TASK BRIEF -> In the records below, the lines between the one holding "تمام شهر‌ها" and the one holding "Vis kun eksakte resultater", inclusive, are to be transcribed exactly; no pictures are to be included.

DATA FOR REVIEW ->
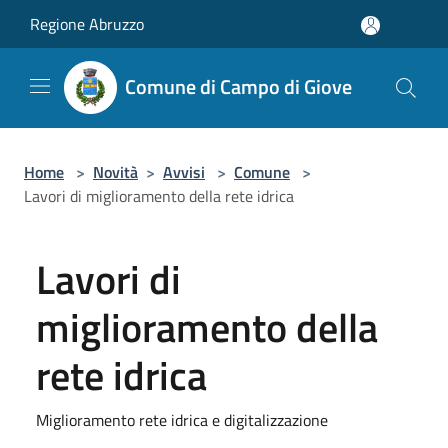
Salta al contenuto principale
Regione Abruzzo
Comune di Campo di Giove
Home
>
Novità
>
Avvisi
>
Comune
>
Lavori di miglioramento della rete idrica
Lavori di
miglioramento della
rete idrica
Miglioramento rete idrica e digitalizzazione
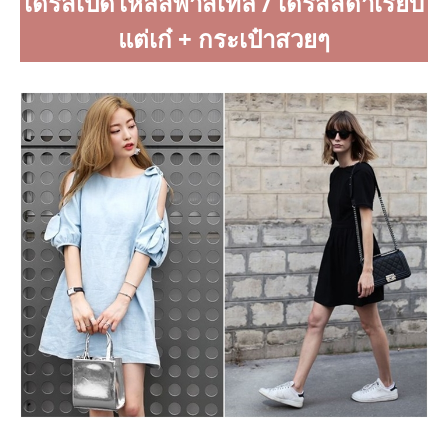
เดรสเปิดไหล่สีพาสเทล / เดรสสีดำเรียบ
แต่เก๋ + กระเป๋าสวยๆ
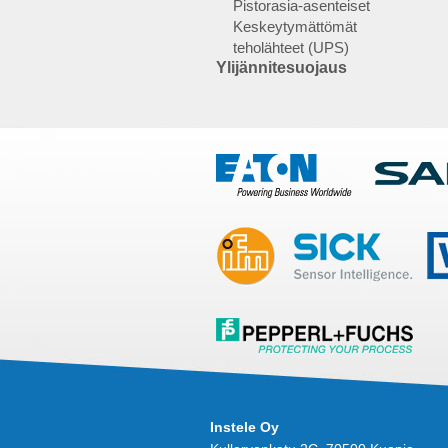
Pistorasia-asenteiset
Keskeytymättömät
teholähteet (UPS)
Ylijännitesuojaus
Instele Oy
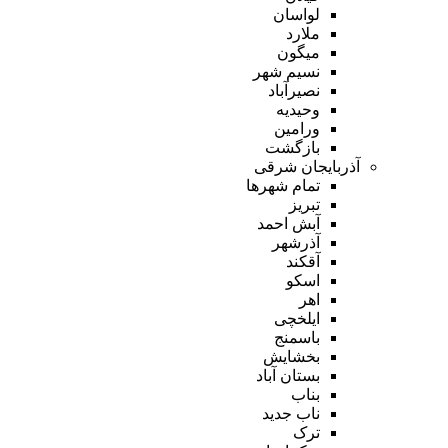
لواسان
ملارد
میگون
نسیم شهر
نصیرآباد
وحیدیه
ورامین
بازگشت
آذربایجان شرقی
تمام شهر‌ها
تبریز
آبش احمد
آذرشهر
آقکند
اسکو
اهر
ایلخچی
باسمنج
بخشایش
بستان آباد
بناب
ناب جدید
ترک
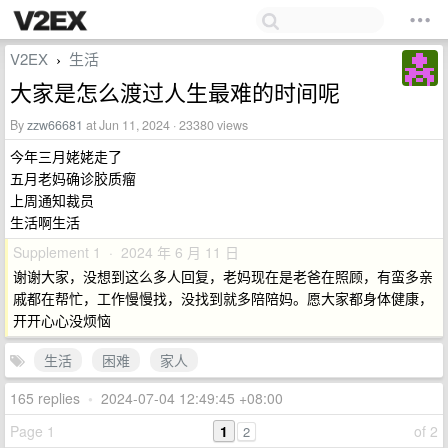
V2EX
生活
›
大家是怎么渡过人生最难的时间呢
By
zzw66681
at Jun 11, 2024 · 23380 views
今年三月姥姥走了
五月老妈确诊胶质瘤
上周通知裁员
生活啊生活
Supplement 1 · 2024 年 6 月 11 日
谢谢大家，没想到这么多人回复，老妈现在是老爸在照顾，有蛮多亲
戚都在帮忙，工作慢慢找，没找到就多陪陪妈。愿大家都身体健康，
开开心心没烦恼
生活
困难
家人
165 replies
•
2024-07-04 12:49:45 +08:00
Page 1
1
of 2
2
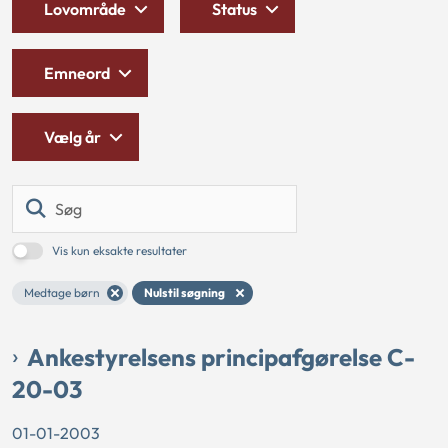
Lovområde
Status
Emneord
Vælg år
Søg
Vis kun eksakte resultater
Medtage børn
Nulstil søgning
Ankestyrelsens principafgørelse C-
20-03
01-01-2003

EXERCISE ANSWER ->
تمام شهر‌ها
تبریز
آبش احمد
آذرشهر
آقکند
اسکو
اهر
ایلخچی
باسمنج
بخشایش
بستان آباد
بناب
ناب جدید
ترک
V2EX
生活
›
大家是怎么渡过人生最难的时间呢
By
zzw66681
at Jun 11, 2024 · 23380 views
今年三月姥姥走了
五月老妈确诊胶质瘤
上周通知裁员
生活啊生活
Supplement 1 · 2024 年 6 月 11 日
谢谢大家，没想到这么多人回复，老妈现在是老爸在照顾，有蛮多亲
戚都在帮忙，工作慢慢找，没找到就多陪陪妈。愿大家都身体健康，
开开心心没烦恼
生活
困难
家人
165 replies
•
2024-07-04 12:49:45 +08:00
Page 1
1
of 2
2
Lovområde
Status
Emneord
Vælg år
Søg
Vis kun eksakte resultater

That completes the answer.